Werden bei der erneuten Prüfung wesentliche Übereinstimmungen festgestellt, so wird sich das Berufungsgericht mit dem Einwand der Beklagten auseinanderzusetzen haben, der Beklagte zu 3 habe sich an gemeinfreie griechische Volksmusik angelehnt.

 

IV. 

Bei der erneuten Verhandlung und Entscheidung wird das Berufungsgericht zu erwägen haben, ob es zweckmäßiger ist, einen objektiven Ausgangspunkt zu wählen. Die erforderliche vergleichende Beurteilung wird in aller Regel erst durch die Prüfung ermöglicht, durch welche objektiven Merkmale die schöpferische Eigentümlichkeit eines Werkes bestimmt wird (vgl. BGH GRUR 1980, 853, 854 - Architektenwechsel; auch GRUR 1976, 261, 263 - Gemäldewand). Die Festlegung des Schutzbereiches erleichtert den Blick auf die bestehenden Übereinstimmungen. Auf diese - und nicht auf die Verschiedenheiten - wird das Berufungsgericht sein Augenmerk zu richten haben. Sie bilden die Grundlage, um den Abstand zwischen zwei Werkstücken zu ermitteln (vgl. BGH GRUR 1960, 251, 253 - Mecki-Igel II; 1961, 635, 638 - Stahlrohrstuhl) und damit die Grenze zwischen einer zulässigen freien Benutzung (§ 24 Abs. 1 UrhG) und den urheberrechtlich relevanten Benutzungshandlungen (z.B. § 23 UrhG) zu ziehen.

 

Bei der Beurteilung der Frage, ob eine freie Benutzung vorliegt, darf nach ständiger Rechtsprechung des Senats im Interesse eines ausreichenden Urheberschutzes grundsätzlich kein zu großzügiger Maßstab angelegt werden; einerseits soll dem Urheber nicht die für ihn unentbehrliche Möglichkeit genommen werden, Anregungen aus vorbestehendem fremden Werkschaffen zu übernehmen, andererseits soll er sich auch nicht auf diese Weise ein eigenes persönliches Schaffen ersparen (vgl. BGH GRUR 1965, 45, 47 - Stadtplan; 1971, 588, 589 - Disney Parodie; 1978, 305, 306 - Schneewalzer). Welche Anforderungen im einzelnen zu stellen sind, hängt von der Gestaltungshöhe des als Vorlage benutzten Werkes ab; denn je auffallender die Eigenart des benutzten Werkes ist, umso weniger werden dessen übernommene Eigenheiten in dem danach geschaffenen Werk verblassen (BGH GRÜR 1958, 500, 502 - Mecki-Igel).
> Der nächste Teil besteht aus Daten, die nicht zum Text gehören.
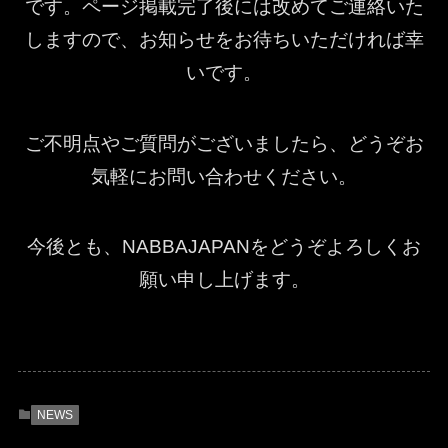
です。ページ掲載完了後には改めてご連絡いた
しますので、お知らせをお待ちいただければ幸
いです。
ご不明点やご質問がございましたら、どうぞお
気軽にお問い合わせください。
今後とも、NABBAJAPANをどうぞよろしくお
願い申し上げます。
NEWS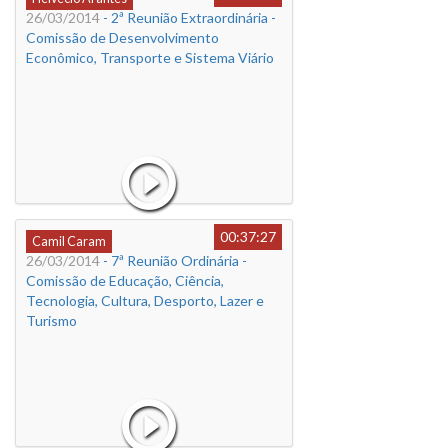
26/03/2014
- 2ª Reunião Extraordinária -
Comissão de Desenvolvimento
Econômico, Transporte e Sistema Viário
00:37:27
Camil Caram
26/03/2014
- 7ª Reunião Ordinária -
Comissão de Educação, Ciência,
Tecnologia, Cultura, Desporto, Lazer e
Turismo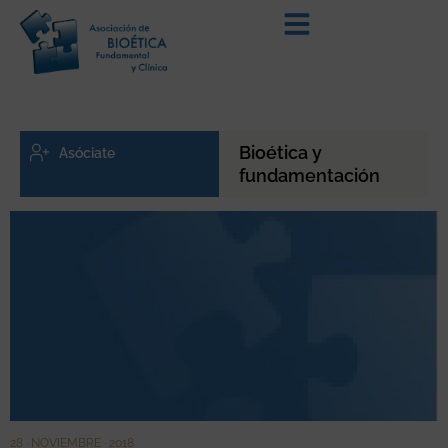
Bioética y
Asóciate
fundamentación
28 · NOVIEMBRE · 2018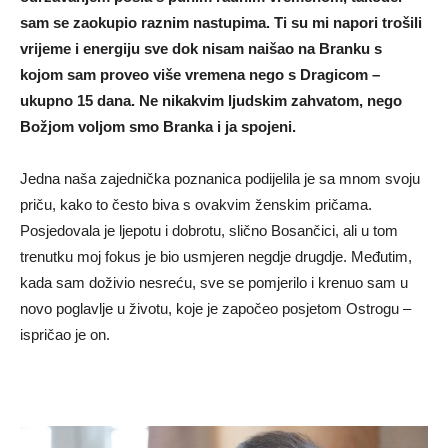
sam se zaokupio raznim nastupima. Ti su mi napori trošili
vrijeme i energiju sve dok nisam naišao na Branku s
kojom sam proveo više vremena nego s Dragicom –
ukupno 15 dana. Ne nikakvim ljudskim zahvatom, nego
Božjom voljom smo Branka i ja spojeni.
Jedna naša zajednička poznanica podijelila je sa mnom svoju
priču, kako to često biva s ovakvim ženskim pričama.
Posjedovala je ljepotu i dobrotu, slično Bosančici, ali u tom
trenutku moj fokus je bio usmjeren negdje drugdje. Međutim,
kada sam doživio nesreću, sve se pomjerilo i krenuo sam u
novo poglavlje u životu, koje je započeo posjetom Ostrogu –
ispričao je on.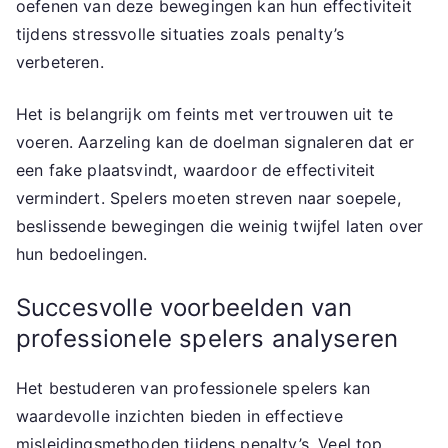
oefenen van deze bewegingen kan hun effectiviteit
tijdens stressvolle situaties zoals penalty’s
verbeteren.
Het is belangrijk om feints met vertrouwen uit te
voeren. Aarzeling kan de doelman signaleren dat er
een fake plaatsvindt, waardoor de effectiviteit
vermindert. Spelers moeten streven naar soepele,
beslissende bewegingen die weinig twijfel laten over
hun bedoelingen.
Succesvolle voorbeelden van
professionele spelers analyseren
Het bestuderen van professionele spelers kan
waardevolle inzichten bieden in effectieve
misleidingsmethoden tijdens penalty’s. Veel top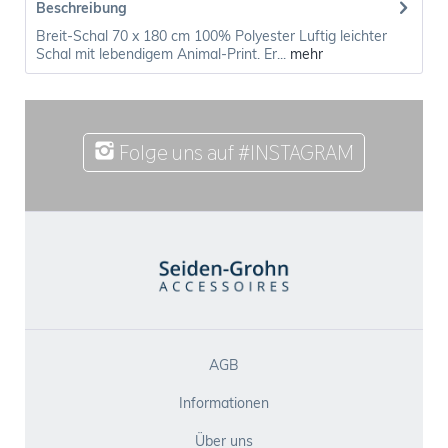
Beschreibung
Breit-Schal 70 x 180 cm 100% Polyester Luftig leichter
Schal mit lebendigem Animal-Print. Er...
mehr
Folge uns auf #INSTAGRAM
AGB
Informationen
Über uns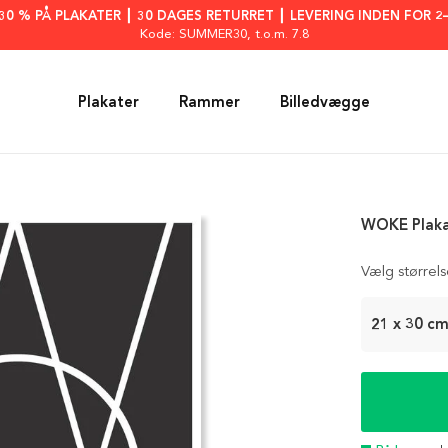
: 30 % PÅ PLAKATER ┃ 30 DAGES RETURRET ┃ LEVERING INDEN FOR 2
Kode: SUMMER30
, t.o.m. 7.8
Plakater
Rammer
Billedvægge
WOKE Plak
Vælg størrel
21 x 30 c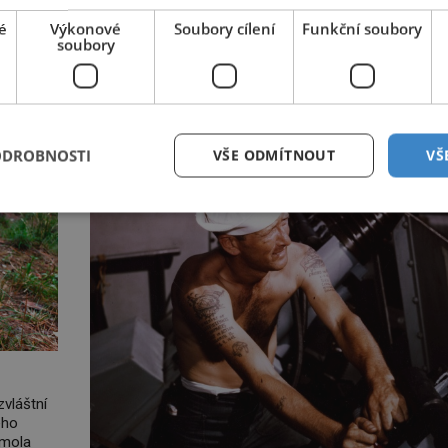
Arktický mráz, tři tuny ledu, jedno auto, tisíce kilometrů
pižmo
é
Výkonové
Soubory cílení
Funkční soubory
a tropické vedro. To je ve zkratce zdánlivě nesplnitelná
soubory
 velice
která se promění v úžasné dobrodružství a důkaz, že n
 zvířecí
nemožné. Vše začíná na podzim 1958 jako hec. Rád
píše
Luxembourg přichází s neobvyklou výzvou. Tomu, kdo
ii o něm
dokáže dopravit ze severního polárního kruhu na […]
 dosahuje
ODROBNOSTI
VŠE ODMÍTNOUT
VŠ
zvláštní
ého
 Smola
Aus diesem Grunde können aber auch umgekehrt keine zu großen Anforderungen gestellt werden, wenn das als Vorlage benutzte Werk nur einen geringen eigenschöpferischen Gehalt besitzt; ein Werk geringerer Eigenart geht eher in dem nachgeschaffenen Werke auf als ein Werk besonderer Eigenprägung (vgl. BGH GRÜR 1958, 402, 404 - Lili Marleen).

 

V. 

Auf die Revision der Klägerin war danach das angefochtene Urteil aufzuheben und der Rechtsstreit zur erneuten Verhandlung und Entscheidung auch über die Kosten der Revision an das Berufungsgericht zurückzuweisen.